Usually, I’m OK. Even on days when the weight of life is heavy on my shoulders, I can still manage to feel the silver lining. The hope is always there, pulling me through, pushing me to keep going.
Once in a while, I’m not OK. I’m angry at everything. I’m irritable by anything. I feel I’m fighting a war on every front. Sometimes, I just want to hide under the covers with a family sized pack of double stuffed oreos.
The latter is where I’m at right now. No, I’m not ok. I’m tired of being tired. I’m frustrated that other parents look at me with disapproval eyes because my girls aren’t constantly glued to my hip. I’m pissed that a teacher, who is suppose to represent the standards and ethics of our school district, unprofessionally dresses and gossips about my parenting. I’m exhausted trying to get through the walls my boyfriend’s built. I’m tired of sucky Cleveland drivers, and inconsiderate neighbors with dogs.
I’m tired of stressing about not being a good enough parent because I don’t have a washer and dyer, therefore, struggle to do laundry. I’m tired of dealing with the punishment I receive when I ask for help. Whether prayer, money help, laundry help… It doesn’t matter… I always am shot down and have to figure it out on my own.

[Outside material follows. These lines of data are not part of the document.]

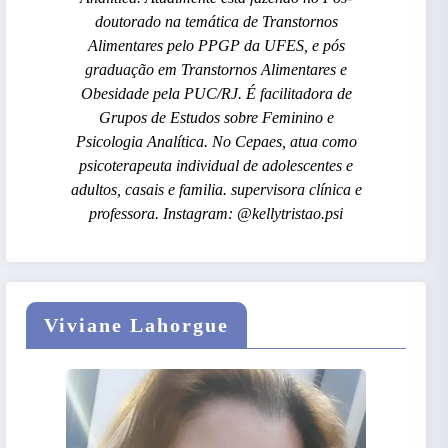
doutorado na temática de Transtornos
Alimentares pelo PPGP da UFES, e pós
graduação em Transtornos Alimentares e
Obesidade pela PUC/RJ. É facilitadora de
Grupos de Estudos sobre Feminino e
Psicologia Analítica. No Cepaes, atua como
psicoterapeuta individual de adolescentes e
adultos, casais e familia. supervisora clínica e
professora. Instagram: @kellytristao.psi
Viviane Lahorgue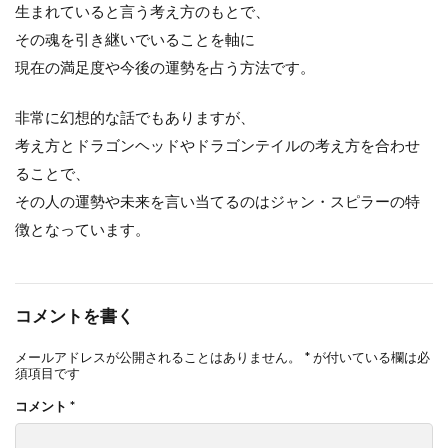
生まれていると言う考え方のもとで、
その魂を引き継いでいることを軸に
現在の満足度や今後の運勢を占う方法です。
非常に幻想的な話でもありますが、
考え方とドラゴンヘッドやドラゴンテイルの考え方を合わせ
ることで、
その人の運勢や未来を言い当てるのはジャン・スピラーの特
徴となっています。
コメントを書く
メールアドレスが公開されることはありません。
*
が付いている欄は必
須項目です
コメント
*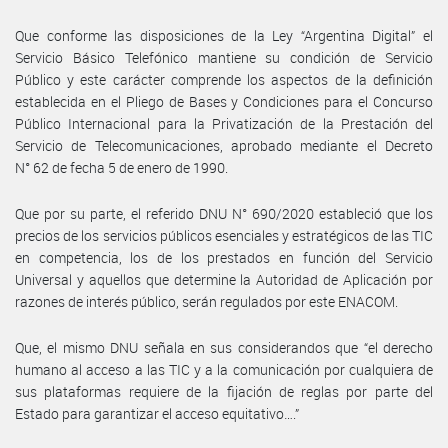
Que conforme las disposiciones de la Ley “Argentina Digital” el
Servicio Básico Telefónico mantiene su condición de Servicio
Público y este carácter comprende los aspectos de la definición
establecida en el Pliego de Bases y Condiciones para el Concurso
Público Internacional para la Privatización de la Prestación del
Servicio de Telecomunicaciones, aprobado mediante el Decreto
N° 62 de fecha 5 de enero de 1990.
Que por su parte, el referido DNU N° 690/2020 estableció que los
precios de los servicios públicos esenciales y estratégicos de las TIC
en competencia, los de los prestados en función del Servicio
Universal y aquellos que determine la Autoridad de Aplicación por
razones de interés público, serán regulados por este ENACOM.
Que, el mismo DNU señala en sus considerandos que “el derecho
humano al acceso a las TIC y a la comunicación por cualquiera de
sus plataformas requiere de la fijación de reglas por parte del
Estado para garantizar el acceso equitativo….”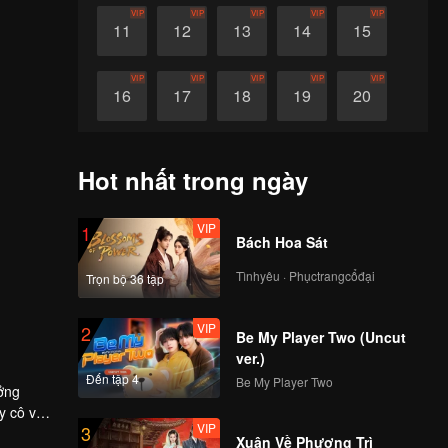
VIP
VIP
VIP
VIP
VIP
11
12
13
14
15
VIP
VIP
VIP
VIP
VIP
16
17
18
19
20
VIP
VIP
VIP
VIP
VIP
21
22
23
24
25
Hot nhất trong ngày
VIP
VIP
VIP
VIP
VIP
26
27
28
29
30
VIP
1
Bách Hoa Sát
Tìnhyêu · Phụctrangcổđại
Trọn bộ 36 tập
VIP
2
Be My Player Two (Uncut
ver.)
Đến tập 4
Be My Player Two
ởng
y cô vẫn
VIP
3
a "Món
Xuân Về Phượng Trì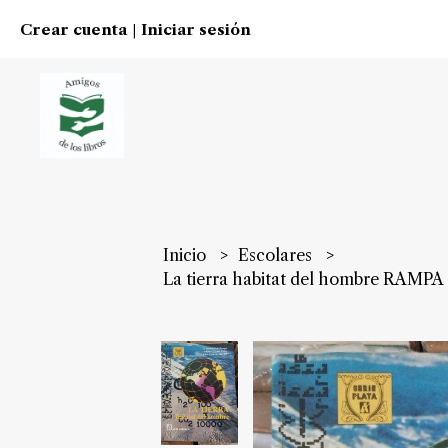
Crear cuenta
Iniciar sesión
|
Inicio
Escolares
La tierra habitat del hombre RA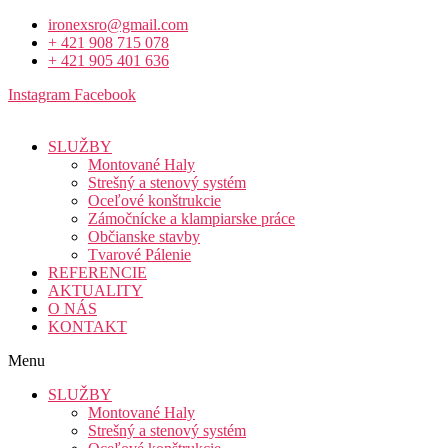
ironexsro@gmail.com
+ 421 908 715 078
+ 421 905 401 636
Instagram
Facebook
SLUŽBY
Montované Haly
Strešný a stenový systém
Oceľové konštrukcie
Zámočnícke a klampiarske práce
Občianske stavby
Tvarové Pálenie
REFERENCIE
AKTUALITY
O NÁS
KONTAKT
Menu
SLUŽBY
Montované Haly
Strešný a stenový systém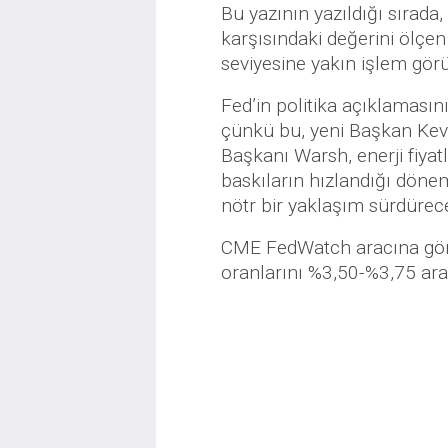
Bu yazının yazıldığı sırada
karşısındaki değerini ölçe
seviyesine yakın işlem gör
Fed’in politika açıklamasın
çünkü bu, yeni Başkan Kev
Başkanı Warsh, enerji fiyat
baskıların hızlandığı dön
nötr bir yaklaşım sürdürec
CME FedWatch aracına göre,
oranlarını %3,50-%3,75 aral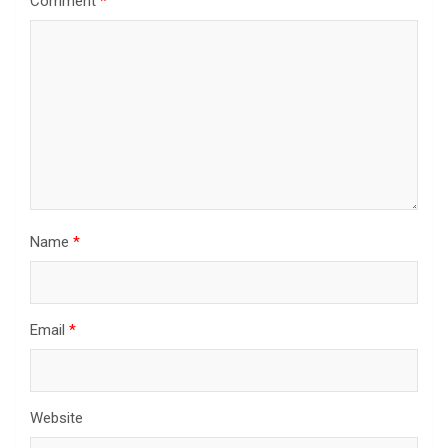
Comment
*
Name
*
Email
*
Website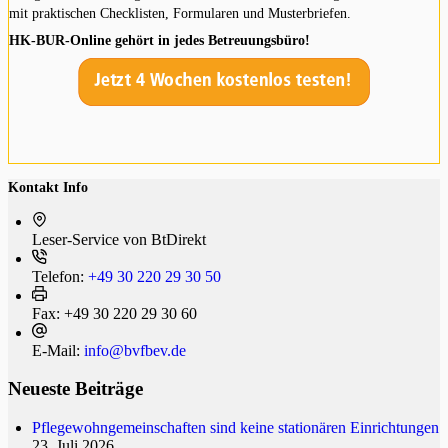
mit praktischen Checklisten, Formularen und Musterbriefen.
HK-BUR-Online gehört in jedes Betreuungsbüro!
Kontakt Info
Leser-Service von BtDi­rekt
Telefon:
+49 30 220 29 30 50
Fax:
+49 30 220 29 30 60
E-Mail:
info@bvfbev.de
Neueste Beiträge
Pflegewohngemeinschaften sind keine stationären Einrichtungen
23. Juli 2026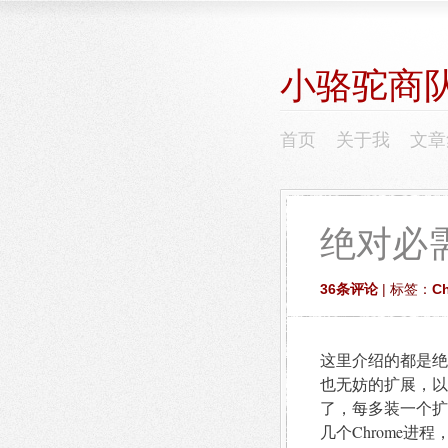
小骆驼商
首页
关于我
文章
绝对必需
36条评论
| 标签：
C
这里介绍的都是绝
也无妨的扩展，以
了，每多装一个扩
几个Chrome进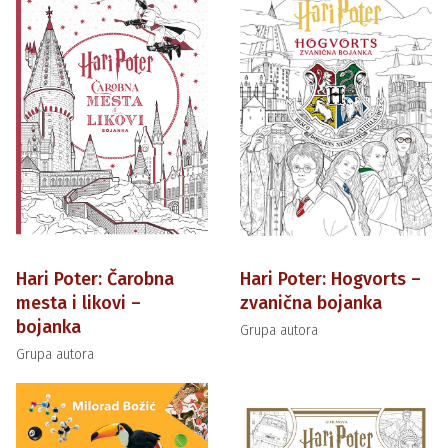
Hari Poter: Čarobna
Hari Poter: Hogvorts –
mesta i likovi –
zvanična bojanka
bojanka
Grupa autora
Grupa autora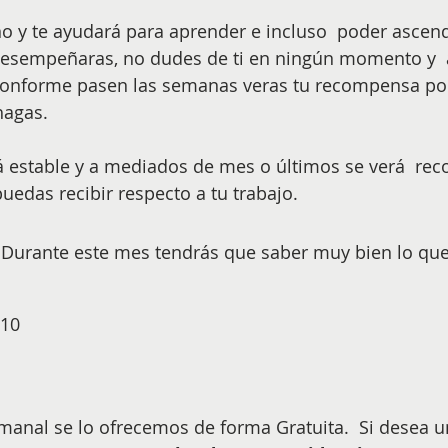
o y te ayudará para aprender e incluso  poder ascen
 desempeñaras, no dudes de ti en ningún momento y  
conforme pasen las semanas veras tu recompensa por 
hagas.
uedas recibir respecto a tu trabajo. 
urante este mes tendrás que saber muy bien lo que
10
anal se lo ofrecemos de forma Gratuita. ​ Si desea u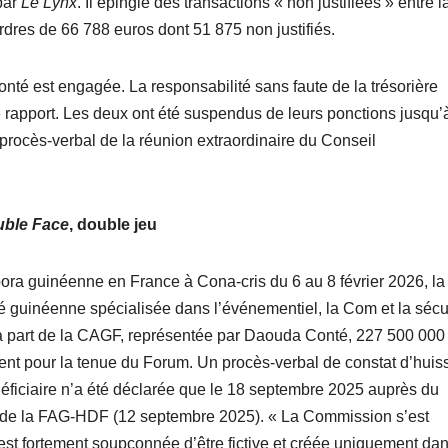
 par
Le Lynx
. Il épingle des transactions « non justifiées » entre l
res de 66 788 euros dont 51 875 non justifiés.
nté est engagée. La responsabilité sans faute de la trésorière
rapport. Les deux ont été suspendus de leurs ponctions jusqu’
procès-verbal de la réunion extraordinaire du Conseil
ble Face
, double jeu
ora guinéenne en France à Cona-cris du 6 au 8 février 2026, la
guinéenne spécialisée dans l’événementiel, la Com et la sécur
a part de la CAGF, représentée par Daouda Conté, 227 500 000
ent pour la tenue du Forum. Un procès-verbal de constat d’huiss
éficiaire n’a été déclarée que le 18 septembre 2025 auprès du
te de la FAG-HDF (12 septembre 2025). « La Commission s’est
e est fortement soupçonnée d’être fictive et créée uniquement dan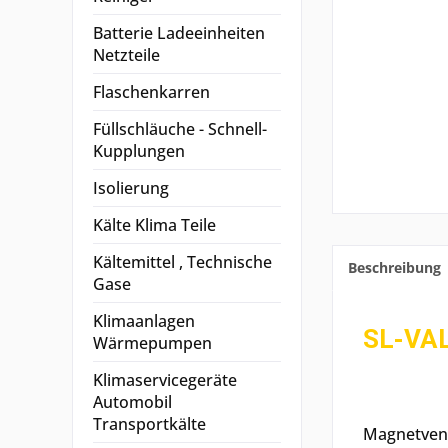
Batterie Ladeeinheiten
Netzteile
Flaschenkarren
Füllschläuche - Schnell-
Kupplungen
Isolierung
Kälte Klima Teile
Kältemittel , Technische
Beschreibung
Gase
Klimaanlagen
SL-VAL
Wärmepumpen
Klimaservicegeräte
Automobil
Transportkälte
Magnetvent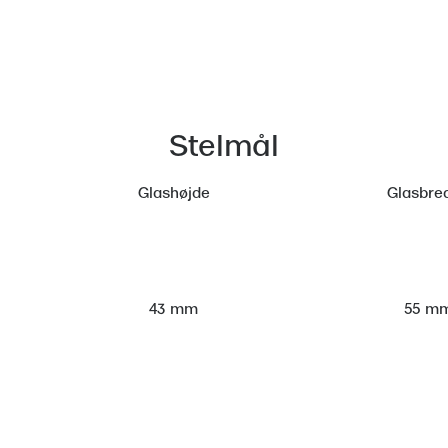
Stelmål
Glashøjde
Glasbre
55 m
43 mm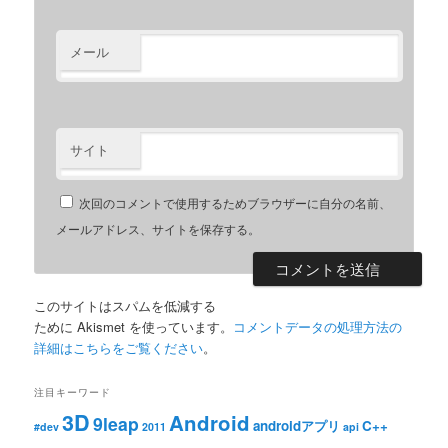
メール
サイト
次回のコメントで使用するためブラウザーに自分の名前、
メールアドレス、サイトを保存する。
このサイトはスパムを低減する
ために Akismet を使っています。
コメントデータの処理方法の
詳細はこちらをご覧ください
。
注目キーワード
3D
Android
9leap
androidアプリ
C++
#dev
2011
api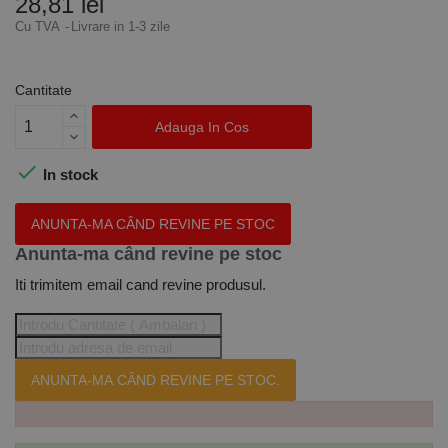
28,81 lei
Cu TVA
Livrare in 1-3 zile
Cantitate
Adauga In Cos

In stock
ANUNTA-MA CÂND REVINE PE STOC
Anunta-ma când revine pe stoc
Iti trimitem email cand revine produsul.
ANUNTA-MA CÂND REVINE PE STOC.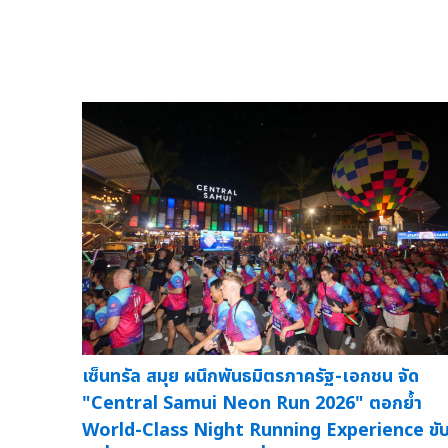
เซ็นทรัล สมุย ผนึกพันธมิตรภาครัฐ-เอกชน จัด
"Central Samui Neon Run 2026" ตอกย้ำ
World-Class Night Running Experience ขั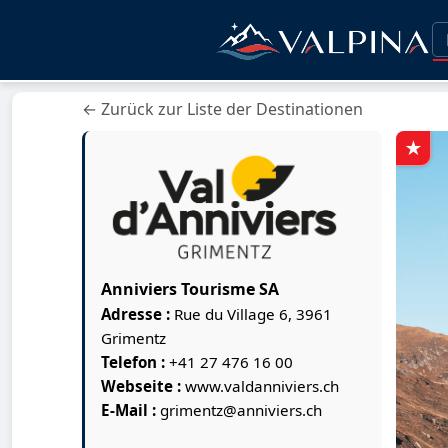
← Zurück zur Liste der Destinationen
Anniviers Tourisme SA
Adresse :
Rue du Village 6, 3961
Grimentz
Telefon :
+41 27 476 16 00
Webseite :
www.valdanniviers.ch
E-Mail :
grimentz@anniviers.ch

I’m tired of worrying about how I’m going to buy my girls Christmas, but, I’m trying to keep faith something will work out. I’m tired of dragging both my girls out every morning when it’s just my older daughter who goes to school. I’m tired of the disappointment from people I expect to understand.
I’m tired of feeling uninspired, monotonous, and very discouraged. Right now, everything is a negative experience… And I hate it…. I’m not sure how long this has been going on or what I need to do differently, but I know alls I want to do right now, is sleep.